Richard didn't hover. He was off somewhere again, but as he said, even if I couldn't see him I had a feeling he was nearby, certainly on the same floor if not in the studio. I sensed him, I could swear it. It gave me a sense of calm, I knew he was taking care of me, something I had mixed emotions about. Not that it was the fact that it was him doing it, but it was any man, or rather anyone doing it.
It's part of Lilith's job, and there's the best friend thing we have going, so she gets to help and I don't feel weak – well usually – when she does, but Richard? This is a huge step. Or am I too tired to deal, or stressed. Don't know, do not care. Much.
No sooner am I in and out of the bathroom, the chair, and the studio, and the segment is over. I'll look at the footage some day. Wonder what I said. I walked off the set given I had an eight minute break and with a preemptive wince Richard walks toward me. I brace a bit, and he gives me a small smile and touched my shoulder, using it to usher me to a corner behind a divider and a pillar.
He pulls me into a hug and his lips graze my temple. "Doing any better?"
"Yes," I lie.
"I'm on with you in Shepherd's A Block and Barbara joins us sometime during the hour."
"You are using better language than I expected."
"I was saying more foul language to myself."
He chuckled. "We'll be fine."
"I think I have a sudden case of... anything to get me off the air."
"Do you want me to talk to someone?"
"I am a big girl, I can handle the Congresswoman."
"Can you?" I raised an eyebrow.
He groaned, pulled me into an embrace more intimate than I would have expected but it was certainly not unwanted. Actually I felt the best I had all day. Richard was not one for public displays but this was a hug. Mostly. He dropped his head on my shoulder. "This could go a few ways and I am not going to forgive her if... well, I am not ever going to forgive her anyway, but I will let her have it off air if she tries to embarrass you."
It was nice to hear that he was finally appropriately angry at Babs. Or at least sounding that way.
"One more thing; odd segue I know: how are you set for wardrobe the next few days?" His voice was so very gentle.
I had thought about this early on but Lil and I really hadn't followed up. I could piece it together, but I wasn't sure what was clean and what wasn't, but there would have to be a lot of improvising to pull together seven days of mourning clothing for December in Washington. "Not nearly as prepared as I had intended. I have had a few too many things on my mind."
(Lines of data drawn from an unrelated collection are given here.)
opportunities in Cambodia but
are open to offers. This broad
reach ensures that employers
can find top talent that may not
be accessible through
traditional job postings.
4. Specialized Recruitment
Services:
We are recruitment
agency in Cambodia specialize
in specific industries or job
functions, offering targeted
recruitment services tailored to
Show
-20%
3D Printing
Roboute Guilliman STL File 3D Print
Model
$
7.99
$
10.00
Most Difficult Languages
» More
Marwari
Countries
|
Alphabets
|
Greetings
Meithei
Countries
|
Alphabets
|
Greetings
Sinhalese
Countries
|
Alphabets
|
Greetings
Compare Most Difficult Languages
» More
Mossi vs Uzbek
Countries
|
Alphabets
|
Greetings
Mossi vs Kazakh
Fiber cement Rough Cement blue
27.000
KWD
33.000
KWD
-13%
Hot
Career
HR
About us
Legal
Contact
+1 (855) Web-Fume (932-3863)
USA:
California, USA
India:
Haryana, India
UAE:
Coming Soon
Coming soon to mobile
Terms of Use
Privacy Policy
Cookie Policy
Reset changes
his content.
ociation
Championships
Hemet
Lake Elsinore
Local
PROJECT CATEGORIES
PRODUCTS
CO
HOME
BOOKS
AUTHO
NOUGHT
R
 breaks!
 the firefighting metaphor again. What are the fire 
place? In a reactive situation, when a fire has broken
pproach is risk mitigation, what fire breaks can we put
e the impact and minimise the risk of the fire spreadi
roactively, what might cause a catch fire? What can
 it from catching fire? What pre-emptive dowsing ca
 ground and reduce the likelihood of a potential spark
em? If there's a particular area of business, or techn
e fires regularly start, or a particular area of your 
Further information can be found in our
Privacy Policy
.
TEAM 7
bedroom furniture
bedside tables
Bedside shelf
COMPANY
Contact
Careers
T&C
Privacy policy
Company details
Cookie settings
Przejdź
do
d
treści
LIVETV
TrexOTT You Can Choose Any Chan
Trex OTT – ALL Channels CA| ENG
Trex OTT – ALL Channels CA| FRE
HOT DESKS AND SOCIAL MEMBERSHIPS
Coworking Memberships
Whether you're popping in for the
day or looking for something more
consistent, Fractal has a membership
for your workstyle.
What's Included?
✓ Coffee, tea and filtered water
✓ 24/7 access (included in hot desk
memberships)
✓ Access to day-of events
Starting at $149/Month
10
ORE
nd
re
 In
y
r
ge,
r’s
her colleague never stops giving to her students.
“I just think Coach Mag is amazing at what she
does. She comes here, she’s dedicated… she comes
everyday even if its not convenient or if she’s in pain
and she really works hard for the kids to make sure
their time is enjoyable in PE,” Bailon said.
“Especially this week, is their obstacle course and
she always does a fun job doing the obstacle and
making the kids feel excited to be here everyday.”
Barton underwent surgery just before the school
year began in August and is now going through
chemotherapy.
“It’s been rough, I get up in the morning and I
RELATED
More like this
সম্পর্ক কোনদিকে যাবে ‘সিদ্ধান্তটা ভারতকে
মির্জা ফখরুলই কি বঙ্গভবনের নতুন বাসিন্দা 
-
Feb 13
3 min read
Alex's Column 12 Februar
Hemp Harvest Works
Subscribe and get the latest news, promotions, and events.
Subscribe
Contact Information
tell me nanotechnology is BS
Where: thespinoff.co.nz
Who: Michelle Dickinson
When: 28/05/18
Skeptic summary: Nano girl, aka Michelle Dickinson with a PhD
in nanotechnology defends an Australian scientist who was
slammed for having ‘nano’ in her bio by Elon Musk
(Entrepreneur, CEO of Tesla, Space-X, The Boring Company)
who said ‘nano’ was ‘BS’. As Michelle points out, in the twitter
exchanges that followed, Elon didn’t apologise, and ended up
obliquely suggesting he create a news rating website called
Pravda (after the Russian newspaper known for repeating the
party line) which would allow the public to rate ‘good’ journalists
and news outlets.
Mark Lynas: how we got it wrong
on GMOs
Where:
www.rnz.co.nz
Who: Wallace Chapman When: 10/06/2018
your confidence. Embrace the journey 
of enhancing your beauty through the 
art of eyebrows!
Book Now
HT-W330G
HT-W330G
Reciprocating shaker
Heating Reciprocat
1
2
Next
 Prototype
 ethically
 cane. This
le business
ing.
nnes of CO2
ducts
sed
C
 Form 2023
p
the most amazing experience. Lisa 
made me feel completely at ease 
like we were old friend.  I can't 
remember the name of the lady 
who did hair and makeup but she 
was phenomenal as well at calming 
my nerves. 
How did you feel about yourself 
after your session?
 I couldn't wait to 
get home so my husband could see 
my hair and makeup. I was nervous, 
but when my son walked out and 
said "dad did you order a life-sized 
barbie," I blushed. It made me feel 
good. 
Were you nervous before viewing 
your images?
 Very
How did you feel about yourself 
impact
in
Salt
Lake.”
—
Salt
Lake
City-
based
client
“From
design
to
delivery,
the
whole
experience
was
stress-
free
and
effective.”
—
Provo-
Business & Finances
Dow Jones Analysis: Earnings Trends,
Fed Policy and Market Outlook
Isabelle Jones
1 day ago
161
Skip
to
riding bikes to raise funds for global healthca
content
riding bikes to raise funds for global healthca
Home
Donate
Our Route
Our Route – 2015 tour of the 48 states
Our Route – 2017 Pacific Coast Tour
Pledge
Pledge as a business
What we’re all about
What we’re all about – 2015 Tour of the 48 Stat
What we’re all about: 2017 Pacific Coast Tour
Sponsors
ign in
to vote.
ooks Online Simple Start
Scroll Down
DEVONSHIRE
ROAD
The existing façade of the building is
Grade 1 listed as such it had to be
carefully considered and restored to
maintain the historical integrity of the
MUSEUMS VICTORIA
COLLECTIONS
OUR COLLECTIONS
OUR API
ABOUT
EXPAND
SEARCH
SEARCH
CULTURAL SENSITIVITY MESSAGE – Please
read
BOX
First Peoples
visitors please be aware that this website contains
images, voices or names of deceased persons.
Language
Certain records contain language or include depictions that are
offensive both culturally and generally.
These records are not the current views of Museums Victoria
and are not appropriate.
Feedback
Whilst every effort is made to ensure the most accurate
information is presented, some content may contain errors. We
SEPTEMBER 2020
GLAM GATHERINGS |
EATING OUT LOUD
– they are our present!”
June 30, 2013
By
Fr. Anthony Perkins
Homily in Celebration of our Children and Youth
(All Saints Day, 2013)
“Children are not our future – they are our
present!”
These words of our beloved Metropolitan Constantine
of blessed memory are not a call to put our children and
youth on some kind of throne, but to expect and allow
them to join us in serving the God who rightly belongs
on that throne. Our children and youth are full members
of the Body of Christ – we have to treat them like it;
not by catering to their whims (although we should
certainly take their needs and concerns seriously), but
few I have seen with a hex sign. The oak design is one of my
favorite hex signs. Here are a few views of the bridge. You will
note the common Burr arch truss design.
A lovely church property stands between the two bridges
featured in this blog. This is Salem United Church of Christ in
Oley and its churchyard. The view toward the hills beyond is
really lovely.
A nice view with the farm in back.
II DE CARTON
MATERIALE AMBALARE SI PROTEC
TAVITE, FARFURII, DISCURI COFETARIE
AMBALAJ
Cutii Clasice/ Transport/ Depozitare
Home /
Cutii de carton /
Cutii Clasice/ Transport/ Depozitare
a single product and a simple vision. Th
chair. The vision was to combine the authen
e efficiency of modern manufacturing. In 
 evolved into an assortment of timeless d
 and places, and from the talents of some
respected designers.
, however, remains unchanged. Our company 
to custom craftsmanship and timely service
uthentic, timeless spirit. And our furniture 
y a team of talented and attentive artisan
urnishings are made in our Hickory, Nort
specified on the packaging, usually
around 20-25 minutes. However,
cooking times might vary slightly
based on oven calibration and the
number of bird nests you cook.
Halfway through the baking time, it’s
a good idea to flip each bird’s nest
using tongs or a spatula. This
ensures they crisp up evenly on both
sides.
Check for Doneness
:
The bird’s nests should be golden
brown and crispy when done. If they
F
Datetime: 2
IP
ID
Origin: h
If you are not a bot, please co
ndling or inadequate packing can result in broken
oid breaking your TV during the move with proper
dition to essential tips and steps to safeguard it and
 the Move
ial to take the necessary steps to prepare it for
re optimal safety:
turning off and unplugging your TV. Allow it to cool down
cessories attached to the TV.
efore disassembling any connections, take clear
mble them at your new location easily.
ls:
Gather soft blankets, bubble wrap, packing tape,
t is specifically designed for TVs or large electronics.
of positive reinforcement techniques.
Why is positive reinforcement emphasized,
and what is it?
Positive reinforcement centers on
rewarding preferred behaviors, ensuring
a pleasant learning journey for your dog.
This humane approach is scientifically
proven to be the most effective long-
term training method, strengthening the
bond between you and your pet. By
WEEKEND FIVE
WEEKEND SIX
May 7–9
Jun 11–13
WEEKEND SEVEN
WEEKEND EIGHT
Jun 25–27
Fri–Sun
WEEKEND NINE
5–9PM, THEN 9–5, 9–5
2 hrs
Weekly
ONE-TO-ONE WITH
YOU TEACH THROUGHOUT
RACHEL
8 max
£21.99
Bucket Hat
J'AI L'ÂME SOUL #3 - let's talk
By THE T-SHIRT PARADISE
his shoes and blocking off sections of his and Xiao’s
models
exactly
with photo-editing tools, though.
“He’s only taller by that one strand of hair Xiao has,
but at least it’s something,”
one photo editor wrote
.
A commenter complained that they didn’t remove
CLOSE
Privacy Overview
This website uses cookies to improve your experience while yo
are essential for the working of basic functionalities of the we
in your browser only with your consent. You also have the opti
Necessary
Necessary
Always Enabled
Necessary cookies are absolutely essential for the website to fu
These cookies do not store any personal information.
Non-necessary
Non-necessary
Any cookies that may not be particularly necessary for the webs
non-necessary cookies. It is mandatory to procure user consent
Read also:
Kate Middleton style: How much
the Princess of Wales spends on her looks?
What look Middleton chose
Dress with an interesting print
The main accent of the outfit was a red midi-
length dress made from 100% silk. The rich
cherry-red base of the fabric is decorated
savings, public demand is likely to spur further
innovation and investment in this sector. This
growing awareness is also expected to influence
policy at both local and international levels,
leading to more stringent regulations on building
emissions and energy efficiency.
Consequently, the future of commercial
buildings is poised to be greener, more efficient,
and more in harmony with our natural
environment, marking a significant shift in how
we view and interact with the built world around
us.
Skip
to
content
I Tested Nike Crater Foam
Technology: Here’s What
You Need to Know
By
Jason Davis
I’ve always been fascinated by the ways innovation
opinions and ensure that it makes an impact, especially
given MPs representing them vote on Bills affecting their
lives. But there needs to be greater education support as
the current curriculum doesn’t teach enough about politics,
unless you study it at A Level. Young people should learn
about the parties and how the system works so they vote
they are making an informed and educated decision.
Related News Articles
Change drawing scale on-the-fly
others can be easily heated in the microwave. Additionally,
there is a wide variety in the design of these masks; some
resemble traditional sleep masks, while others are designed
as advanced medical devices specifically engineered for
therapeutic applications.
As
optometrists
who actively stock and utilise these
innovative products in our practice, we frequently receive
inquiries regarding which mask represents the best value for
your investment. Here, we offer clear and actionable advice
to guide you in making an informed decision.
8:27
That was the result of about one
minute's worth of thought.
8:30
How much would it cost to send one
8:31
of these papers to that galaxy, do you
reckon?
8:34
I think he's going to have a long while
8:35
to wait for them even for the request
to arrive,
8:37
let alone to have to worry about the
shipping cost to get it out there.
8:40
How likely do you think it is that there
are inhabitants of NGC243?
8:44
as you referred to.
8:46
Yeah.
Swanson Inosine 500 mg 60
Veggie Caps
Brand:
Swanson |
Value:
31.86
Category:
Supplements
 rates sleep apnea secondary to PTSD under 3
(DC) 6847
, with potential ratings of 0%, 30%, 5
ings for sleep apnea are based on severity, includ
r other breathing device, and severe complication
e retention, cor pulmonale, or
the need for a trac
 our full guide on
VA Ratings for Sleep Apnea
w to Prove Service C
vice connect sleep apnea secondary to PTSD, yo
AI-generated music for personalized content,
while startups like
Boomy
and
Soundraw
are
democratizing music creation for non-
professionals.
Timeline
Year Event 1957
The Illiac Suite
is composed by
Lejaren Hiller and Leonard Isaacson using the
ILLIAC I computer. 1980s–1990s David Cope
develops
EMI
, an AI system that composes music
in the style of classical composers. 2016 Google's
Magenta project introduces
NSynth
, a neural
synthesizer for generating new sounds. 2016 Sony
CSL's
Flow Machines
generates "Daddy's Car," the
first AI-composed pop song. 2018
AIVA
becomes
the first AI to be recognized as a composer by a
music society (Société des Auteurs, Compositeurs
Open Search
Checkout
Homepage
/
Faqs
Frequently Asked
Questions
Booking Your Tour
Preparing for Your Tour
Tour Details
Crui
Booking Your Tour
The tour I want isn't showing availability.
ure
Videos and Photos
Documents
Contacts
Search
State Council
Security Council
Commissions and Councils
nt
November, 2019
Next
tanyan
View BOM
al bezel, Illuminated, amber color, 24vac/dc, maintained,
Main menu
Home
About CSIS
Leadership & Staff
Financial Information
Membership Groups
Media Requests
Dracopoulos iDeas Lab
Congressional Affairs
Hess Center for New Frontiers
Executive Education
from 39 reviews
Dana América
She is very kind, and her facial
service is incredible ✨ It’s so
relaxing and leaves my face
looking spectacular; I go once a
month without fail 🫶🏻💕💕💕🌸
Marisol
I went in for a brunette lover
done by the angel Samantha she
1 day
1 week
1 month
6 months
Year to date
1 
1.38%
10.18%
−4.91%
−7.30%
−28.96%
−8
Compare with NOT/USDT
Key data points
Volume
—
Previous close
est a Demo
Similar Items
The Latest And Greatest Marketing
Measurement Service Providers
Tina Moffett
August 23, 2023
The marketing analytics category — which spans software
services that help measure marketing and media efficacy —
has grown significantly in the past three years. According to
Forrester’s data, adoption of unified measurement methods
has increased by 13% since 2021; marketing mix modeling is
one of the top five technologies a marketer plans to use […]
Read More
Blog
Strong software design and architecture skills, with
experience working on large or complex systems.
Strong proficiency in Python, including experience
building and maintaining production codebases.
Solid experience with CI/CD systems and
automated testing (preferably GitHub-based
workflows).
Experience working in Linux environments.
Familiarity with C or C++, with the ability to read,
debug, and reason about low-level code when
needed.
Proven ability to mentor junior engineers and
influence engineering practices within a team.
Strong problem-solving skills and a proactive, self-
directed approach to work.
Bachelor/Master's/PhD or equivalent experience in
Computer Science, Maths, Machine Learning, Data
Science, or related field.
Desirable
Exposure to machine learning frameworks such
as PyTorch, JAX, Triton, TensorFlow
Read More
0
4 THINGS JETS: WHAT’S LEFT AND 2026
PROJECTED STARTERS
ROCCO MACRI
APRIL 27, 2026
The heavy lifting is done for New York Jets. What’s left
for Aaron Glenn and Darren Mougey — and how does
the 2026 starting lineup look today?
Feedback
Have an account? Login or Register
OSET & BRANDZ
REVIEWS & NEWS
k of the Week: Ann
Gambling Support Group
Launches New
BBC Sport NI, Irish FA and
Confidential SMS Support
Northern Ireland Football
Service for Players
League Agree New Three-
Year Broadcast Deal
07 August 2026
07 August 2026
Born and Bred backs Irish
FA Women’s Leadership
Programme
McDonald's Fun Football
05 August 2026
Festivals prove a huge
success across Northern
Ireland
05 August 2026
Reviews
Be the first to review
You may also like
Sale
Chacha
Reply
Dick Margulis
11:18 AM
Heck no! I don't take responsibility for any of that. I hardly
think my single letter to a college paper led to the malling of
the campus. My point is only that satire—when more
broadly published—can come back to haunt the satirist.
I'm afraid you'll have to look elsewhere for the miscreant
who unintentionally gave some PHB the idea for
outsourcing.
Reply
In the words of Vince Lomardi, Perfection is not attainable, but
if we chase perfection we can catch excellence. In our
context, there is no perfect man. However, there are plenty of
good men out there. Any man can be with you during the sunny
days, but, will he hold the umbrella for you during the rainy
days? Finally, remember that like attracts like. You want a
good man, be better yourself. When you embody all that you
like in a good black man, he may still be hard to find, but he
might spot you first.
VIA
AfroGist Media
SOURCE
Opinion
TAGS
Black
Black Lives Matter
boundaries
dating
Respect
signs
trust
I blushed, embarrassed by the oversight, wondering how the twenty-four hour Walmart was stocked in my size. I could sneak a black Danskin t shirt under a black suit, couldn't I? That would add an extra outfit. They might have a heathered gray one as well.
"I'll make arrangements. For Lil as well."
"Oh, you can?" I was too confused to ask questions. It was no secret Richard had money. His own, his father's (the Billionaire Bruce Wayne had adopted him), but it never effected us. So what was he going to make happen? As long as I wasn't going to the funeral in my Batman pajamas, I would be happy.
I was letting him take care of me. Wow. Big step. Scary, scary step. Or a quick fix for me to regret later because I didn't think things through. Hope I wasn't taking advantage of Richard and would hurt him later. No time to think about it, back to the studio, back on air, next to the anchor/host, Richard and on to the discussion of the passing of the President.
Oh, and yippee, time on the air with my bestie Babs.
To be continued...
There are a lot of great references on Presidential and other State funerals and they are all different. It is great reading and as with everything related to the Presidency, steeped in tradition and protocol. Each President is asked to plan his funeral himself as a contingency and upon his death either while in office or after he leaves the White House, the wishes of the President are followed but may be tempered by those of his family.